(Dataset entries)
- - - - -

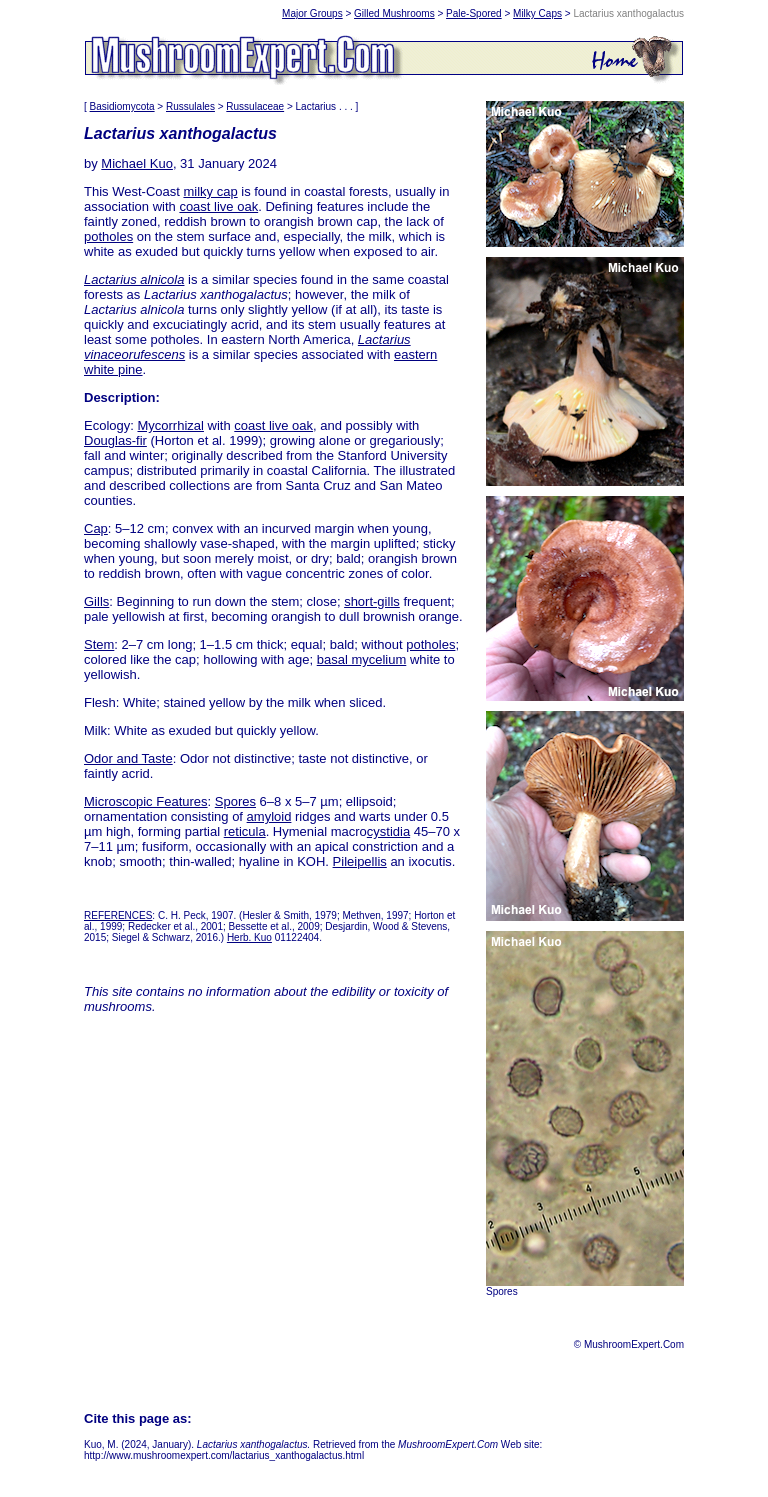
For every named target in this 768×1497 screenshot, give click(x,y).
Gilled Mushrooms (394, 13)
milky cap (210, 191)
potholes (108, 236)
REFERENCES (118, 915)
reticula (245, 831)
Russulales (190, 106)
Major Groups (312, 13)
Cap (96, 528)
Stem (99, 644)
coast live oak (218, 206)
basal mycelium (362, 659)
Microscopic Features (146, 801)
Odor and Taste (128, 758)
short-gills (372, 601)
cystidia (388, 831)
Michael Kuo (137, 163)
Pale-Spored (474, 13)
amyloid (269, 816)
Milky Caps (537, 13)
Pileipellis (360, 861)
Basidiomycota (122, 106)
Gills (96, 601)
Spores (235, 801)
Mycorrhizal (170, 425)
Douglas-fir (115, 440)
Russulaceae (255, 106)
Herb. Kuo (249, 937)
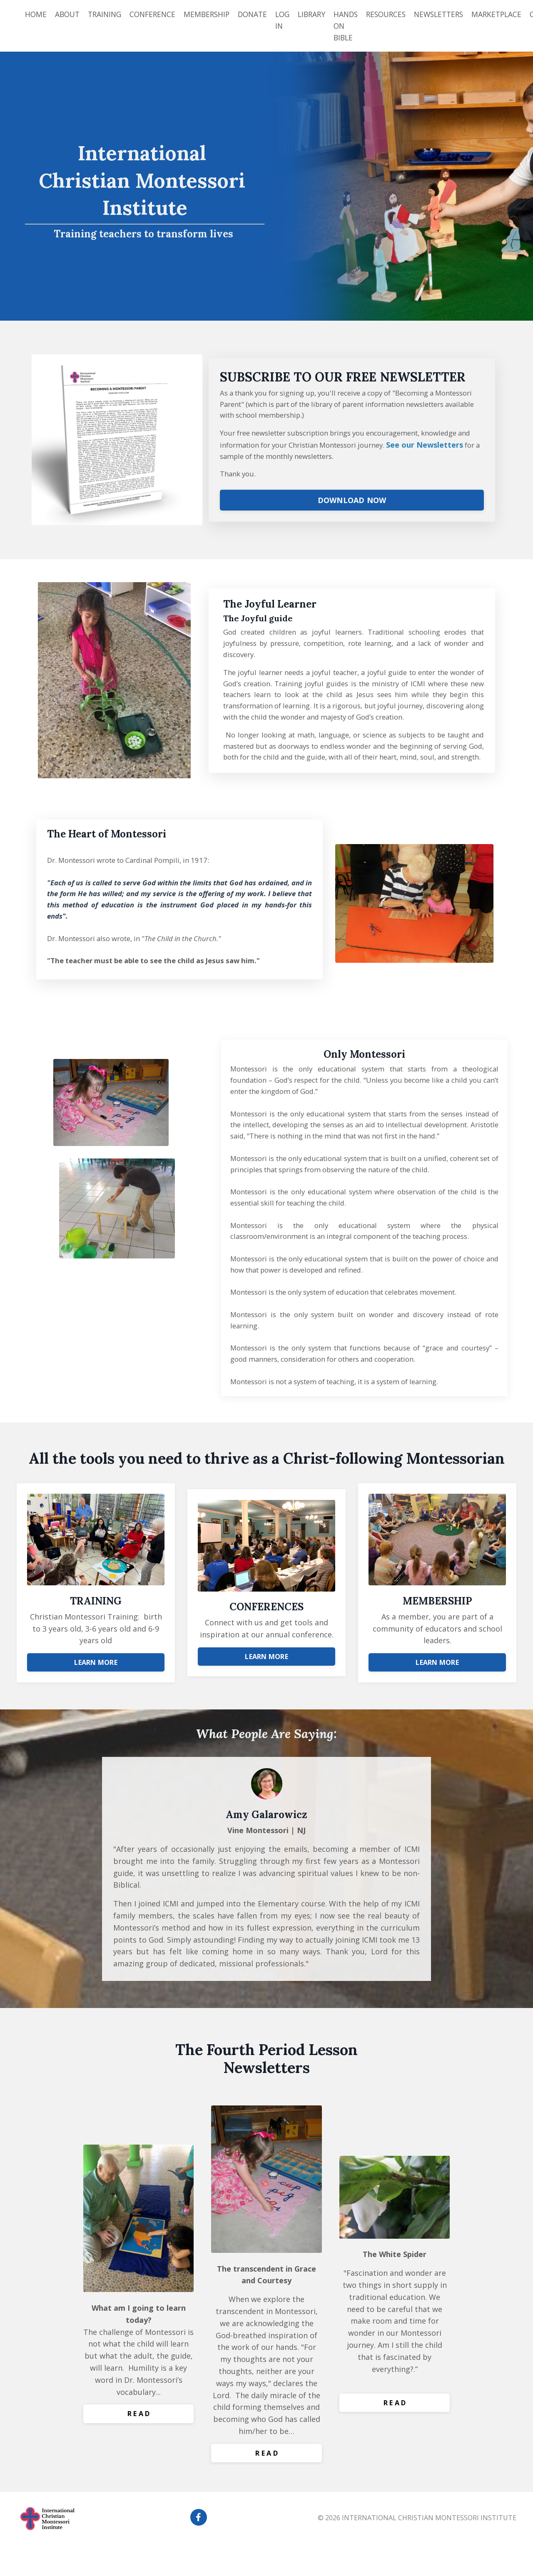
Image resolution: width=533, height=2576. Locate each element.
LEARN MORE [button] (95, 1687)
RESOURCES (401, 14)
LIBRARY (323, 14)
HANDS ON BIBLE (358, 26)
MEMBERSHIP (213, 14)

- - - - -

**Prompt**.
Taking the line with "Microscopic Features (146, 801)" as the first and the line with "Herb. Kuo (249, 937)" as the last, retype that stretch of the data above exactly, with no other lines.

**Solution to this problem**.
Microscopic Features (146, 801)
Odor and Taste (128, 758)
short-gills (372, 601)
cystidia (388, 831)
Michael Kuo (137, 163)
Pale-Spored (474, 13)
amyloid (269, 816)
Milky Caps (537, 13)
Pileipellis (360, 861)
Basidiomycota (122, 106)
Gills (96, 601)
Spores (235, 801)
Mycorrhizal (170, 425)
Douglas-fir (115, 440)
Russulaceae (255, 106)
Herb. Kuo (249, 937)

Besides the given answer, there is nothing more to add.